[Transcribed page contents]
Segment Open

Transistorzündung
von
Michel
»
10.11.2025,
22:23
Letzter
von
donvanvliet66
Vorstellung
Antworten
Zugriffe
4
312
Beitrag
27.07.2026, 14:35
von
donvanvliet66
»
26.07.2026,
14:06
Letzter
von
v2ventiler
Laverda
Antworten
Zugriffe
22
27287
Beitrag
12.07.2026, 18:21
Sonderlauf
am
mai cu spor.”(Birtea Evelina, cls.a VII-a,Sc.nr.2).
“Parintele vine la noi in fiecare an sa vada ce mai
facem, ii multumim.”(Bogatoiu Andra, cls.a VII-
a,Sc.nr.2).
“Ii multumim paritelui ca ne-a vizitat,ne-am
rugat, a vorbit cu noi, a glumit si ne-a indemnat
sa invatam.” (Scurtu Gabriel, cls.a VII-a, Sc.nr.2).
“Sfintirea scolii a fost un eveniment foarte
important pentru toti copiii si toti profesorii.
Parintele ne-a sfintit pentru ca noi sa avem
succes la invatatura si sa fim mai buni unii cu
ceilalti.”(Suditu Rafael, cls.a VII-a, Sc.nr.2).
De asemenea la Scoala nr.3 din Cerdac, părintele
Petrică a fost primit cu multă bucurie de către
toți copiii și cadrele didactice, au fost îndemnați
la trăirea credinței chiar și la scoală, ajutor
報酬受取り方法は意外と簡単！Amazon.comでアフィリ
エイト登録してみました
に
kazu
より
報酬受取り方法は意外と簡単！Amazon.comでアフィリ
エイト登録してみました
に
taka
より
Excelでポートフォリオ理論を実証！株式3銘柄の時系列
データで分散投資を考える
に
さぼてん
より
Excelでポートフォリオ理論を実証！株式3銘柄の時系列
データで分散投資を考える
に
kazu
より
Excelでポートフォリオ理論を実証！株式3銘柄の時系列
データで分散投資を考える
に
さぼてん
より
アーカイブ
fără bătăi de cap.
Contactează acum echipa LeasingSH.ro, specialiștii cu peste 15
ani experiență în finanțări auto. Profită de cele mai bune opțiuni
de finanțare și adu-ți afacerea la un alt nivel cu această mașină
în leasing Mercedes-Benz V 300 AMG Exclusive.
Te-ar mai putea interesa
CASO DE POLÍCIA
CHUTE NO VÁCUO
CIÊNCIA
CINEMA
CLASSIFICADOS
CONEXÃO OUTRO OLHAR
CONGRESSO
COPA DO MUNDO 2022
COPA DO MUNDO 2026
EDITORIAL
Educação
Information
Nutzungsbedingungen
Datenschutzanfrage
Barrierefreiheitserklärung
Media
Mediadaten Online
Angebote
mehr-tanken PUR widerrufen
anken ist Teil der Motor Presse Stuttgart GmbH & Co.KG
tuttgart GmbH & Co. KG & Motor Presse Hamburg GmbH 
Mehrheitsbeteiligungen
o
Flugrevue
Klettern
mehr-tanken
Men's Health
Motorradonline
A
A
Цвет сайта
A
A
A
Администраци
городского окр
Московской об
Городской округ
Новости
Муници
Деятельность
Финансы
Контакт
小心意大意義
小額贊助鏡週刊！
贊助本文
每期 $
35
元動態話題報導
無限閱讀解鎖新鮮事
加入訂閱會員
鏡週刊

Segment Closed

Exercise requirements:
Without changing anything, quote the lines from the top of the data to the line that contains "Parintele ne-a sfintit pentru ca noi sa avem", including that line.

Solved problem:
Transistorzündung
von
Michel
»
10.11.2025,
22:23
Letzter
von
donvanvliet66
Vorstellung
Antworten
Zugriffe
4
312
Beitrag
27.07.2026, 14:35
von
donvanvliet66
»
26.07.2026,
14:06
Letzter
von
v2ventiler
Laverda
Antworten
Zugriffe
22
27287
Beitrag
12.07.2026, 18:21
Sonderlauf
am
mai cu spor.”(Birtea Evelina, cls.a VII-a,Sc.nr.2).
“Parintele vine la noi in fiecare an sa vada ce mai
facem, ii multumim.”(Bogatoiu Andra, cls.a VII-
a,Sc.nr.2).
“Ii multumim paritelui ca ne-a vizitat,ne-am
rugat, a vorbit cu noi, a glumit si ne-a indemnat
sa invatam.” (Scurtu Gabriel, cls.a VII-a, Sc.nr.2).
“Sfintirea scolii a fost un eveniment foarte
important pentru toti copiii si toti profesorii.
Parintele ne-a sfintit pentru ca noi sa avem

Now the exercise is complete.